Dynamically Adjustable Queue to Optimize the Roar GPU Cluster (Faculty/Junior Researcher Collaboration Opportunity)

Dynamically Adjustable Queue to Optimize the Roar GPU Cluster

PI: Guido Cervone (Geography)

Apply as Junior Researcher 

The goal of this research is to optimize the queue for the Roar GPU cluster. Currently GPUs are allocated either through the reserved model and the credit model. Under the reserved model, a user buys an allocation which is guaranteed to be available. However, most users do not use the allocations 265/24/7, and they remain idle for a considerable amount of time. Under the credit model, the users do not reserve an entire card, but they pay only for what the actual utilization.
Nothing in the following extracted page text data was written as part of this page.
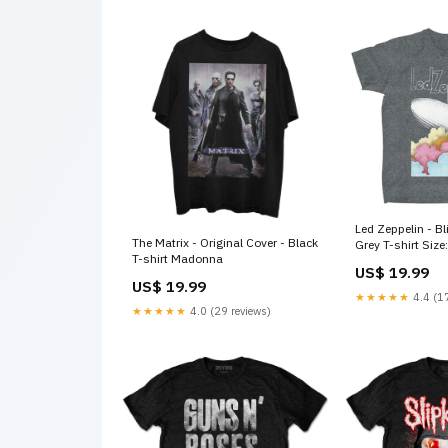
Led Zeppelin - Blimp - Heather
The Matrix - Original Cover - Black
Grey T-shirt Size
T-shirt Madonna
US$ 19.99
US$ 19.99
★★★★★
4.4 (17
★★★★★
4.0 (29 reviews)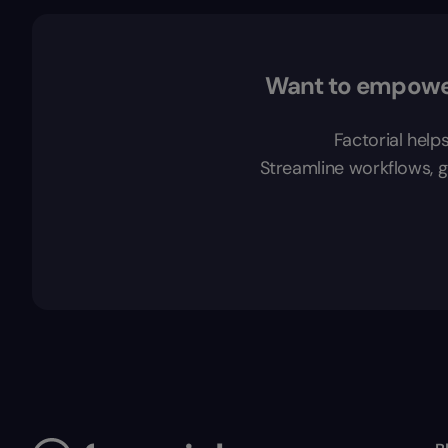
Want to empower
Factorial help
Streamline workflows, ga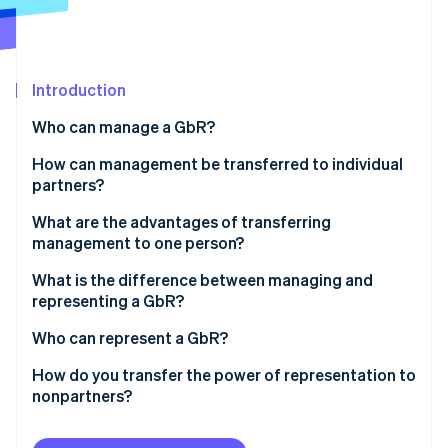
Partners
Stripe App Marketplace
Introduction
Stripe Sessions 2026
See how Stripe is building the economic infrastructure 
Who can manage a GbR?
Watch now
How can management be transferred to individual
partners?
Joint management
What are the advantages of transferring
management to one person?
Limited management authority
What is the difference between managing and
Individual management
representing a GbR?
Interim management
Who can represent a GbR?
How do you transfer the power of representation to
nonpartners?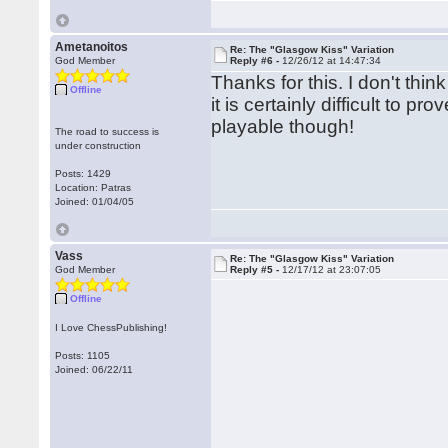
Ametanoitos
Re: The "Glasgow Kiss" Variation
God Member
Reply #6 -
12/26/12 at 14:47:34
Thanks for this. I don't thin
Offline
it is certainly difficult to 
playable though!
The road to success is
under construction
Posts: 1429
Location: Patras
Joined: 01/04/05
Vass
Re: The "Glasgow Kiss" Variation
God Member
Reply #5 -
12/17/12 at 23:07:05
Offline
I Love ChessPublishing!
Posts: 1105
Joined: 06/22/11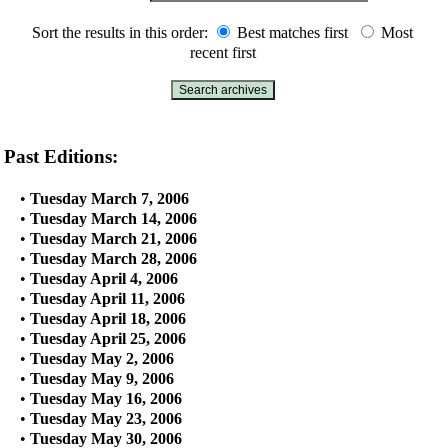
Sort the results in this order:
Best matches first
Most
recent first
Past Editions:
•
Tuesday March 7, 2006
•
Tuesday March 14, 2006
•
Tuesday March 21, 2006
•
Tuesday March 28, 2006
•
Tuesday April 4, 2006
•
Tuesday April 11, 2006
•
Tuesday April 18, 2006
•
Tuesday April 25, 2006
•
Tuesday May 2, 2006
•
Tuesday May 9, 2006
•
Tuesday May 16, 2006
•
Tuesday May 23, 2006
•
Tuesday May 30, 2006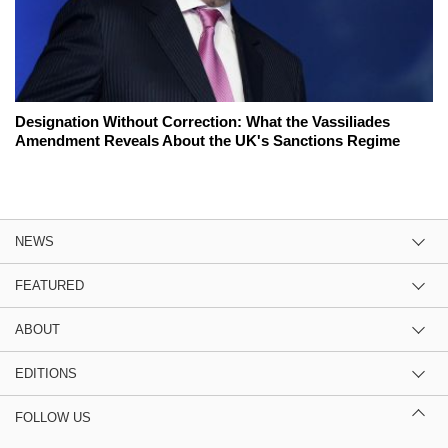
Designation Without Correction: What the Vassiliades
Amendment Reveals About the UK's Sanctions Regime
NEWS
FEATURED
ABOUT
EDITIONS
FOLLOW US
The cards available are already oversold, but because of their high idle time, it is possible to allocate a significant number of computing hours to credit users. There is a need to dynamically optimize the queue so that users who paid for a reservation can access these promptly when needed, but at the same time credit users can also access these highly prized resource when they are not being fully utilized, and to do so with a minimal queueing time.

Initial efforts to provide the resources to both types of users have been successful, but also conservative. In fact, overall idle time for the cards remain between 60% and 70%, strengthening the hypothesis that a different queue strategy will better serve PSU research.

The project will leverage queueing theory with dynamic adjustments based on real use. The students will have the opportunity to work in an operational HPC environment, and optimize the allocation of resources to better serve the PSU research enterprise.